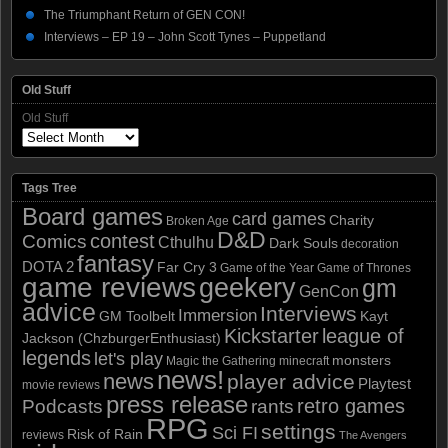
The Triumphant Return of GEN CON!
Interviews – EP 19 – John Scott Tynes – Puppetland
Old Stuff
Old Stuff
Tags Tree
Board games
card games
Charity
Broken Age
D&D
contest
Comics
Cthulhu
Dark Souls
decoration
fantasy
DOTA 2
Far Cry 3
Game of the Year
Game of Thrones
game reviews
geekery
gm
GenCon
advice
Interviews
Immersion
GM Toolbelt
Kayt
Kickstarter
league of
Jackson (ChzburgerEnthusiast)
legends
let's play
monsters
Magic the Gathering
minecraft
news!
news
player advice
Playtest
movie reviews
press release
retro games
Podcasts
rants
RPG
settings
Sci FI
Risk of Rain
reviews
The Avengers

==============================

§ Goal of the exercise
Lines with "Interviews" in the records above: copy every one of them.

§ Response for this exercise
Interviews – EP 19 – John Scott Tynes – Puppetland
Interviews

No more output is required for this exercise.